• **WHAT THE TASK ASKS**:
For each line below that includes the word "close", make a copy.

(Document understanding data)
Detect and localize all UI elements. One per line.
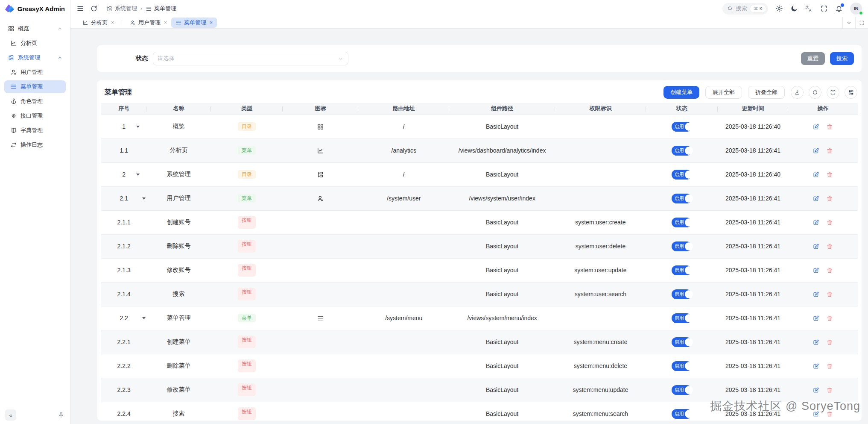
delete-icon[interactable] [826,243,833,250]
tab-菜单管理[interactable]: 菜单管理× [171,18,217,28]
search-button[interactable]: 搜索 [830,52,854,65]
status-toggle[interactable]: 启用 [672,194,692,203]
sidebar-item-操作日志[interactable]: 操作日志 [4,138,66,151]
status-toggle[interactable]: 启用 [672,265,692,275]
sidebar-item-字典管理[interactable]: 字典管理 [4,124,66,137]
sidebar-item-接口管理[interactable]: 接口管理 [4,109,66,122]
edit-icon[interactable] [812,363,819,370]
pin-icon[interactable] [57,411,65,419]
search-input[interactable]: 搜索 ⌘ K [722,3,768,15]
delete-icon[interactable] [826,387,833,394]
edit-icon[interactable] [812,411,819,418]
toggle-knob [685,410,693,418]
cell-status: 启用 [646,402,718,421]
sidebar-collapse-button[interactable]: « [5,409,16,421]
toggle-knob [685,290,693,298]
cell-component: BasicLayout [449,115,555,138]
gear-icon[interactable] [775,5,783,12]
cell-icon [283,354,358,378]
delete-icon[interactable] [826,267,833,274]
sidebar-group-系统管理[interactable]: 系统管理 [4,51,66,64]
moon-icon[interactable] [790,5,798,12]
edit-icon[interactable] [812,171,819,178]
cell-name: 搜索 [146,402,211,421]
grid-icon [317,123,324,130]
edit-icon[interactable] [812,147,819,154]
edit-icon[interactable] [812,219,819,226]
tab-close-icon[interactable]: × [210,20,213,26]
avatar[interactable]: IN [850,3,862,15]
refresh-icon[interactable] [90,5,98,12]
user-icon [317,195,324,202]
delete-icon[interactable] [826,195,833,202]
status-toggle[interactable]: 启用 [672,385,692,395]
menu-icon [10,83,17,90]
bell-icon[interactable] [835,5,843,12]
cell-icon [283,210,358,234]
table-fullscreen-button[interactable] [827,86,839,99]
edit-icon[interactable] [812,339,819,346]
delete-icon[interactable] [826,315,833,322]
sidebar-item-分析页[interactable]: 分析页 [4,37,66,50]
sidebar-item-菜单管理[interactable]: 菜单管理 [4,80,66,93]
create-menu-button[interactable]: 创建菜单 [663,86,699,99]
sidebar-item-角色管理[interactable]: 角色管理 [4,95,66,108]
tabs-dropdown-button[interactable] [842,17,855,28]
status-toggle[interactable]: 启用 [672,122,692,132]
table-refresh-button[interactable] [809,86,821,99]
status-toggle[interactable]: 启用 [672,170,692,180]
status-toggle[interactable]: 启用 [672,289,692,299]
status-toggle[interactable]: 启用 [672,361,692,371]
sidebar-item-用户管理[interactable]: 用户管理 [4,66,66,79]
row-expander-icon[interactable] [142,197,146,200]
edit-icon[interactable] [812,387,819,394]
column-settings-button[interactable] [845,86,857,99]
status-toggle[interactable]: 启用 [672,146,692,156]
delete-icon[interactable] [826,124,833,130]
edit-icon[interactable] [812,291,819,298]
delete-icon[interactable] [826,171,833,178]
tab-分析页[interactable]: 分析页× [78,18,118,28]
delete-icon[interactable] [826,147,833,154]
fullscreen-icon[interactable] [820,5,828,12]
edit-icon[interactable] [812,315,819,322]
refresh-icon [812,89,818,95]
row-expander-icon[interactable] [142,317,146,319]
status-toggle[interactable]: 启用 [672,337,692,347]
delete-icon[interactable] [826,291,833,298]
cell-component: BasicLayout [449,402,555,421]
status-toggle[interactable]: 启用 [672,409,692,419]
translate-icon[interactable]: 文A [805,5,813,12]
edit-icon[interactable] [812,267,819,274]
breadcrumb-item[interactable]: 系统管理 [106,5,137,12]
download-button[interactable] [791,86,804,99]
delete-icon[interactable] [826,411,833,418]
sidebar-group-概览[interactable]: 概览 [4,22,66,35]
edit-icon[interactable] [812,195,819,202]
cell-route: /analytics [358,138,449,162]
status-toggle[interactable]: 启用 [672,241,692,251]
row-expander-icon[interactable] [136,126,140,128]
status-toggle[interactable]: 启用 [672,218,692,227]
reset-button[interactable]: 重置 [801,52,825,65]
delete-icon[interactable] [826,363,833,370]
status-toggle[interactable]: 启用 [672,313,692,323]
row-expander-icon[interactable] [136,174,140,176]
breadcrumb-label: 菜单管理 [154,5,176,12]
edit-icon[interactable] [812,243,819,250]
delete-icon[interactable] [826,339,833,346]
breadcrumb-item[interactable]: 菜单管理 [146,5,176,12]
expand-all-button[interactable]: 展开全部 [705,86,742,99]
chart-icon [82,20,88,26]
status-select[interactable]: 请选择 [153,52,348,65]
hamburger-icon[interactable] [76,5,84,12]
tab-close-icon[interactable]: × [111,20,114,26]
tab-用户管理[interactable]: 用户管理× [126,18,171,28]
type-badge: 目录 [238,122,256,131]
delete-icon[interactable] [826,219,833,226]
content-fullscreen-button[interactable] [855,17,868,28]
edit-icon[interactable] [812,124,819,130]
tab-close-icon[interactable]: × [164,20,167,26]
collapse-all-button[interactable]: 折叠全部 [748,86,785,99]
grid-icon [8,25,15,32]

• **RESULT**:
tab-close-icon[interactable]: × [210,20,213,26]
tab-close-icon[interactable]: × [111,20,114,26]
tab-close-icon[interactable]: × [164,20,167,26]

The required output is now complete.